26 CFR § 1.905-3
Adjustments to U.S. tax liability as a result of a foreign tax redetermination
June 25, 2020
CFR

(a) Foreign tax redetermination. The term foreign tax redetermination means a change in the liability for a foreign income tax, as defined in §1.960-1(b)(5), or certain other changes described in this paragraph (a) that may affect a taxpayer's foreign tax credit. In the case of a taxpayer that claims the credit in the year the taxes are paid, a foreign tax redetermination occurs if any portion of the tax paid is subsequently refunded. In the case of a taxpayer that claims the credit in the year the taxes accrue, a foreign tax redetermination occurs if taxes that when paid or later adjusted differ from amounts accrued by the taxpayer and claimed as a credit or added to PTEP group taxes (as defined in §1.960-3(d)(1)). A foreign tax redetermination includes corrections and other adjustments to accrued amounts to reflect the final foreign tax liability, including additional payments of tax that accrue after the close of the taxable year to which the tax relates and, for foreign income taxes taken into account when accrued but translated into dollars on the date of payment, a payment of accrued tax if the value of the foreign currency relative to the dollar has changed between the date or taxable year of accrual and the date of payment. A foreign tax redetermination occurs if any tax claimed as a credit or added to PTEP group taxes is refunded in whole or in part, regardless of whether such tax was paid within the meaning of §1.901-2(e) at the time the tax was claimed as a credit or added to PTEP group taxes. A foreign tax redetermination also includes accrued foreign income taxes that are not paid on or before the date that is 24 months after the close of the taxable year of the section 901 taxpayer (as defined in §1.986(a)-1(a)(1)) to which such taxes relate, as well as a subsequent payment of any such accrued but unpaid taxes. If accrued foreign income taxes are not paid on or before the date that is 24 months after the close of the taxable year to which they relate, the resulting foreign tax redetermination is accounted for as if the unpaid portion of the foreign income taxes were refunded on such date. Foreign income taxes that first accrue after the date 24 months after the close of the taxable year to which such taxes relate may not be claimed as a credit or added to PTEP group taxes until paid. See section 905(b) and §1.461-4(g)(6)(iii)(B), which require the taxpayer to establish the amount of tax that was properly accrued.
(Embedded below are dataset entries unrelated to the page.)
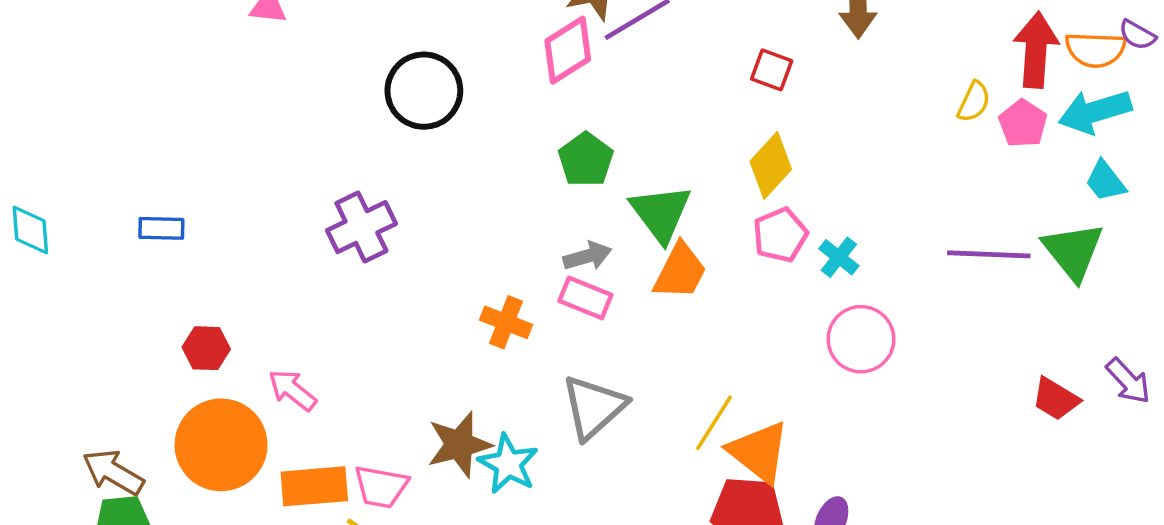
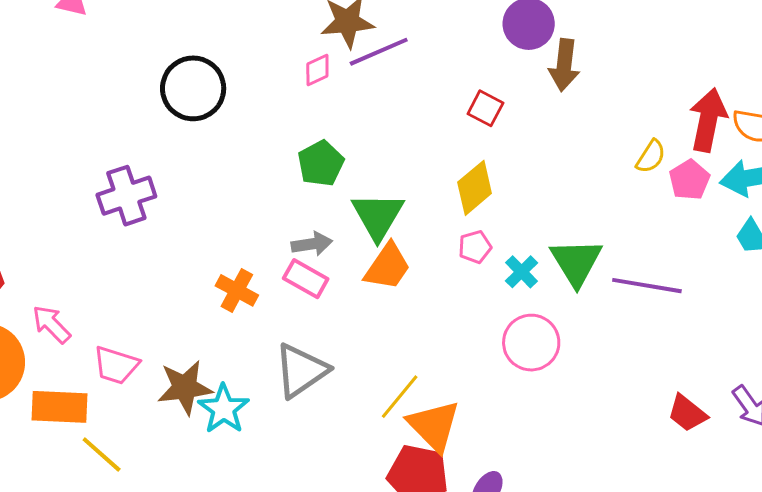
pink diamond: (568, 50) -> (317, 70), size x0.6
pink pentagon: (780, 235) -> (475, 247), size x0.7
green triangle: (1073, 251) -> (576, 262), moved
pink trapezoid: (381, 487) -> (116, 365), moved

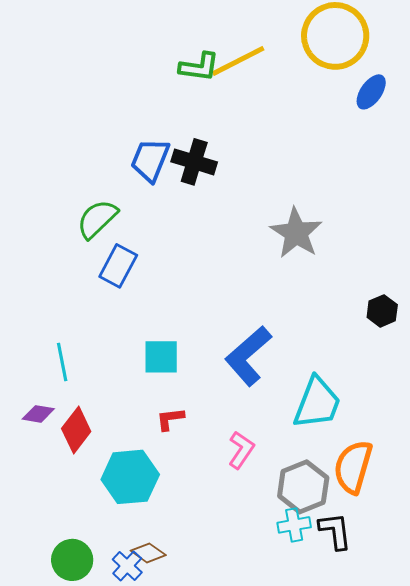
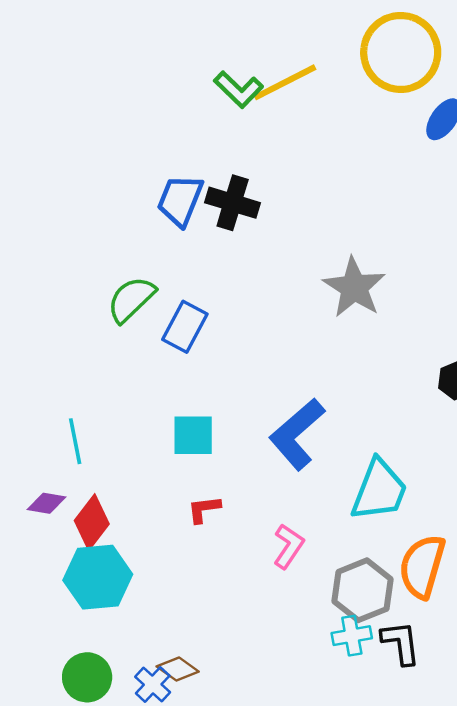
green L-shape: (199, 67) -> (239, 89), turned 36
green semicircle: (97, 219) -> (131, 299), moved
blue rectangle: (118, 266) -> (185, 327), moved
cyan hexagon: (130, 477) -> (98, 577), moved

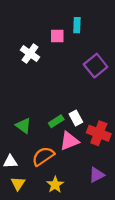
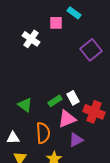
cyan rectangle: (77, 25) -> (74, 13), turned -56
orange semicircle: (43, 156) -> (43, 133), turned 120
purple triangle: (97, 175) -> (76, 140), moved

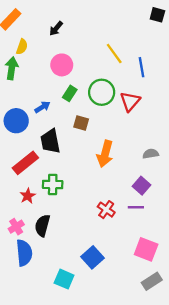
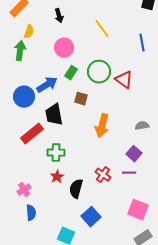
black arrow: (56, 28) -> (59, 16), turned -56
yellow line: (114, 54) -> (102, 29), moved
blue line: (141, 67) -> (142, 43), moved
red triangle: (130, 101) -> (124, 80), turned -36
blue arrow: (42, 107) -> (47, 85), size x1.5
red star: (28, 196) -> (57, 177), moved
black semicircle: (42, 226) -> (76, 189), moved
blue semicircle: (24, 253) -> (31, 213), size x0.7

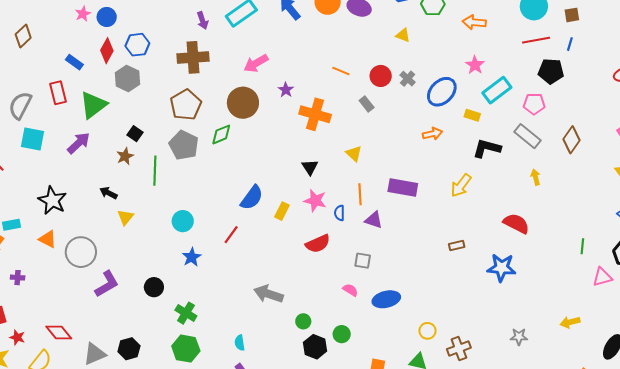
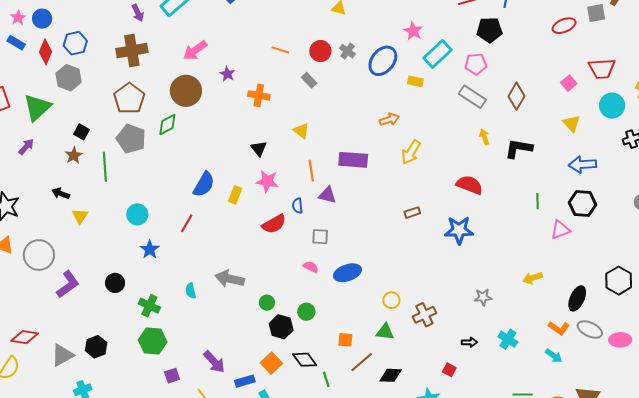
blue rectangle: (74, 62) -> (16, 43), moved
orange cross: (315, 114) -> (259, 95), size x0.7
orange arrow: (432, 134) -> (389, 119), moved
purple arrow: (79, 143) -> (26, 147), size x0.7
black L-shape: (487, 148) -> (519, 148), moved
blue semicircle: (339, 213) -> (297, 206), moved
red diamond: (59, 332) -> (25, 337), turned -36
cyan semicircle: (240, 343) -> (191, 291), moved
(b) Redetermination of U.S. tax liability—(1) Foreign income taxes other than taxes deemed paid under section 960—(i) In general. This paragraph (b)(1) applies to foreign income taxes claimed as a credit under section 901 other than foreign income taxes deemed paid under section 960. If a foreign tax redetermination occurs with respect to foreign income tax claimed as a credit under section 901 (other than a tax deemed paid under section 960), then a redetermination of U.S. tax liability is required for the taxable year in which the tax was claimed as a credit and any year to which unused foreign taxes from such year were carried under section 904(c). In the case of a taxpayer that claims the credit in the year the taxes are paid, the redetermination of U.S. tax liability is made by reducing the tax paid in such year by the amount refunded. In the case of a taxpayer that claims the credit in the year the taxes accrue, the redetermination of U.S. tax liability is made by treating the redetermined amount of foreign tax as the amount of tax that accrued in the year to which the redetermined tax relates. However, a redetermination of U.S. tax liability is not required (and a taxpayer need not notify the IRS) if the foreign income taxes are taken into account when accrued but translated into dollars on the date of payment, the difference between the dollar value of the accrued foreign income tax and the dollar value of the foreign income tax paid is solely attributable to fluctuations in the value of the foreign currency relative to the dollar between the date or taxable year of accrual and the date of payment, and the net dollar amount of the currency fluctuations attributable to the foreign tax redeterminations with respect to each and every foreign country is less than the lesser of $10,000 or two percent of the total dollar amount of the foreign income tax initially accrued with respect to that foreign country for the taxable year. In such case, if no redetermination of U.S. tax liability is made, an appropriate adjustment is made to the taxpayer's U.S. tax liability in the taxable year during which the foreign tax redeterminations occur.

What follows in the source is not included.